The Time Machine
How does it work ?
The #DeLorean #timemachine is a fictional automobile-based time travel vehicle device featured in the Back to the Future franchise.
In the feature film series, Dr. Emmett L. Brown builds a time machine from a retrofitted #DMC DeLorean car, to gain insights into history and the future. Instead, he and Marty McFly end up using it to travel across 130 years of Hill Valley history to change the past for the better and to undo the negative effects of time travel.
The car requires 1.21 gigawatts of power, and needs to travel 88 miles per hour so it can time travel. The official Back to the Future DeLorean can be viewed at the Petersen Automotive Museum
Operation of the #DeLorean #Timemachine
The control of the time machine is the same in all three films. The operator is seated inside the DeLorean (except the first time, when a remote control is used), and turns on the time circuits, activating a unit containing multiple fourteen- and seven-segment displays that shows the :
Destination (Red),
Present (Green)
Last-departed (Yellow) dates and times.
After entering a target date, the operator accelerates the car to #88 miles per hour (141.6 km/h), which activates the flux capacitor.
As it accelerates, several coils around the body glow blue/white while a burst of light appears in front of it.
Surrounded by electrical current similar to a Tesla coil, the whole car vanishes in a flash of white/blue light seconds later, leaving a pair of fiery tire tracks.
A digital speedometer is attached to the dashboard so that the operator can accurately gauge the car's speed.
Observers outside the vehicle see an implosion of plasma as the vehicle disappears, while occupants within the vehicle see a quick flash of light and instantaneously arrive at the target time in the same spatial location (relative to the Earth) as when it departed.
In the destination time, immediately before the car's arrival, three large and loud flashes occur at the point from which the car emerges from its time travel. After the trip, the exterior of the DeLorean is extremely cold, and frost forms from atmospheric moisture all over the car's body and also thermal heaters on the back of the vehicle
A few technical glitches with the DeLorean hinder time travel for its users :
In the first film, the car has starter problems and has a hard time restarting once stopped, much to Marty's repeated frustration
In the second movie, the destination time display malfunctions and shows random dates (mostly January 1, 1885), which partially cause Doc to be sent to 1885.

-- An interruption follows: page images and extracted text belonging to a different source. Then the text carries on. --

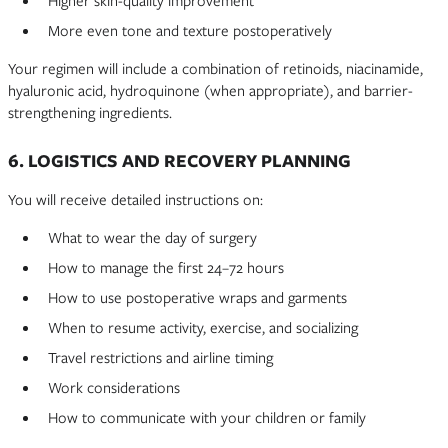
Higher skin-quality improvement
More even tone and texture postoperatively
Your regimen will include a combination of retinoids, niacinamide,
hyaluronic acid, hydroquinone (when appropriate), and barrier-
strengthening ingredients.
6. LOGISTICS AND RECOVERY PLANNING
You will receive detailed instructions on:
What to wear the day of surgery
How to manage the first 24–72 hours
How to use postoperative wraps and garments
When to resume activity, exercise, and socializing
Travel restrictions and airline timing
Work considerations
How to communicate with your children or family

In the third movie, the flying circuits (added by Doc in 2015), fuel line, and fuel injection manifold are damaged, preventing the car from moving under its own power
#DeLorean Power ..... !
The time machine is electric and requires a power input of 1.21 gigawatts (1,620,000 hp) to operate
Originally provided by a plutonium-fueled nuclear reactor (in the first movie), #DocBrown has no access to plutonium in 1955, so he outfits the car with a large pole and hook in order to channel the power of a lightning bolt into the #FluxCapacitor and send #Marty back to 1985.

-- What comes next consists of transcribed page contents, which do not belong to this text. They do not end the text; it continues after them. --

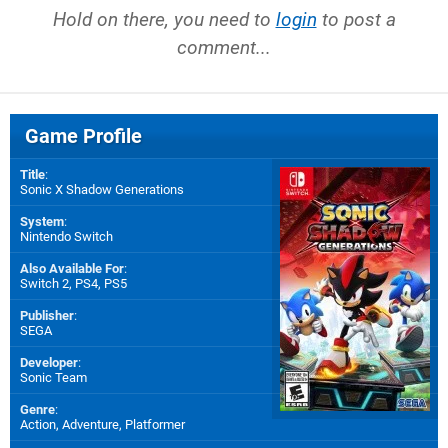
Hold on there, you need to
login
to post a
comment...
Game Profile
Title
:
Sonic X Shadow Generations
System
:
Nintendo Switch
Also Available For
:
Switch 2
,
PS4
,
PS5
Publisher
:
SEGA
Developer
:
Sonic Team
Genre
:
Action, Adventure, Platformer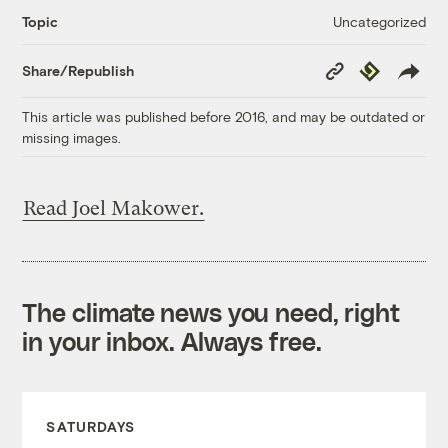
Uncategorized
Topic
Copy
Republish
Share/Republish
Link
This article was published before 2016, and may be outdated or
missing images.
Read Joel Makower.
The climate news you need, right
in your inbox. Always free.
SATURDAYS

During Doc's first visit to 2015, he has the machine refitted to Hover above ground in addition to standard road driving, and he replaces the nuclear reactor with a Mr. Fusion generator that uses garbage as fuel.
Although the #MrFusion unit provides the required power for the time machine, the DeLorean is still powered by an internal 2.8 V6 PRV combustion engine for propulsion.

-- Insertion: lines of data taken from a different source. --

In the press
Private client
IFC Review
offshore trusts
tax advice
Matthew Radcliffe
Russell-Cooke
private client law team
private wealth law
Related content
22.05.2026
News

The fuel line is damaged during Marty's trip to 1885 in Back to the Future Part III; after he and Doc patch it, they attempt to use whiskey as a replacement fuel since commercial gasoline is not yet available.
The test fails, damaging the car's fuel injection manifold and leaving it unable to travel under its own power.
Doc and Marty consider options to reach the required 88 mph such as :
Pulling it with horses, which fails because the car barely breaks 20 mph) but ultimately settle on pushing the car with a steam locomotive.
For the extra power needed to push the DeLorean up to speed, Doc adds his own version of "Presto Logs" (a chemically treated mixture of pressed wood and anthracite) to the locomotive's boiler and chooses a location with a straight section of track long enough to achieve 88 mph
The power required is pronounced in the film as one point twenty-one "jigowatts".
While the closed-captioning in home video versions spells the word as it appears in the script, jigowatt, the actual spelling matches the standard prefix and the term for power of "One Billion Watts": Gigawatt.
Although rarely used, the "j" sound at the beginning of the SI prefix "giga-" is an acceptable pronunciation for "gigawatt."